HOW DO YOU KNOW YOUR PERSONAL HEART RATE ZONES
In the app, 2 systems are available to enter your heart rate zones. The first is based on minimum resting heartrate and maximum effort heartrate. The second is the possibility to enter your heart rate zones directly as measured in a sports lab.
1/ Your minimum heart rate
Your minimum heartrate will always have to be measured. You do this early in the morning (when you’ve just woken up in bed) or late in the evening, whichever is lowest for you. For most people, this will be below 70.
2/ Approximate your maximum heartrate based on your age
If you’re 100% healthy you can use this general approximation to get your maximum heartrate and enter it in the app:
208 – (0,7 x your age)
If you’re 45, this means… 208 – (0,7 x 46) = 208 – 32,2 = 176
3/ The perfect measurement with a lab test
For a personal measurement of your heart rate zones, visit a professional test lab like Golazo Energy which does specific Start 2 Run fitness tests. With a lab test you will get your maximum heartrate which you can use to calculate your zones within the app. Or, you can directly enter the specifically measured heartrate zones in the app.
Our heart rate zones are very personal. Never compare your zones with others, what you experience as high can be normal for someone else. Never try to measure your maximum heart rate without professional guidance.
5 ZONES
In the app you will find 5 heart rate zones on which your training sessions are based. Zone 5 is not covered in our schedules, this form of training is reserved for those who are already very advanced at running and who are individually guided by a professional sports coach.
zone 1 | grey | very relaxed running with a very light to light feeling |
zone 2 | blue | run slowly at an intensity that you can easily sustain for a long time, you can still talk easily |
zone 3 | yellow | running at a slightly higher pace, with the intensity perceived as somewhat heavy, your breathing gets heavier |
zone 4 | orange | running with pace, but don’t go all the way into the red, your breathing gets heavy and follows your running rhythm |
zone 5 | red | firm acceleration and going into the red, we do NOT use this in our trainings |
The majority of your workouts, up to 80-90% of your training volume, you will train in zone 2. In this zone you train aerobically, longer training sessions at a lower intensity where your body uses the sugars and burns fat to continue to supply energy. A well-developed aerobic endurance is the basis of your running condition.
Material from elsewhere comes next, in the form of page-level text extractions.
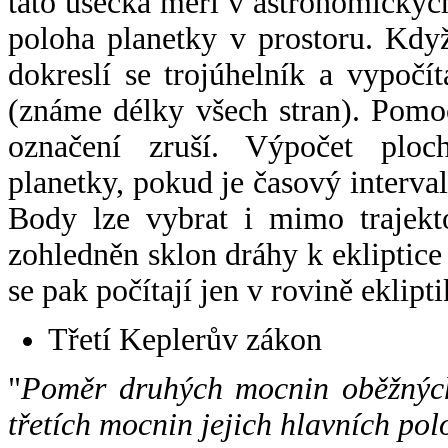
tato úsečka měří v astronomickýc
poloha planetky v prostoru. Kdy
dokreslí se trojúhelník a vypoč
(známe délky všech stran). Pomo
označení zruší. Výpočet ploch
planetky, pokud je časový interval
Body lze vybrat i mimo trajekto
zohledněn sklon dráhy k ekliptice
se pak počítají jen v rovině eklipti
Třetí Keplerův zákon
"
Poměr druhých mocnin oběžných
třetích mocnin jejich hlavních pol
On top of that, your risk for overload and injuries will be a lot lower and you’ll get more productive trainings with stronger recuperation and build-up.
Zone 5 is not included in our schedules, this training method is reserved for those who are skilled at running and can count on individual feedback from a professional sports coach.
YOUR HEART RATE ON SCREEN
Do you have a heart rate monitor at home? Then quickly check whether it is already compatible with our Start 2 Run app. Any heart rate monitor that can send the heart rate via bluetooth can be connected. In practice, we have been able to register successful tests with:
• Polar ignite 2 fitness watch
• Polar Verity Sense optical heart rate sensor
• Polar H10 heart rate sensor
• Polar H9 heart rate sensor
• Garmin forerunner 245 running watch
• Garmin forerunner 745 running watch
• Garmin forerunner 945 smartwatch
• Garmin HRM-Pro heart rate monitor
• Wahoo Tickr heart rate monitor
• Wahoo Tickr X heart rate monitor
Once you’ve finished your workout, you’ll get a detailed picture of your heart rate. In the graph you can see in which zone you trained, at the bottom of the graph your target zones are displayed, i.e. the zone in which it was proposed to train. This way you can compare and estimate immediately to what extent you have completed your training correctly. Via the handy slider you can look up your heart rate at a specific time or distance point.
YOUR HEART RATE AND FEELING
Your heart rate says a lot, but not everything. Always keep in mind that your heart rate can be influenced by several factors, including
• fatigue
• weather conditions
• stress
• coffee
• the healthy tension at a sporting event
• …
Always listen to your gut feeling & allow yourself enough rest when your body asks for it.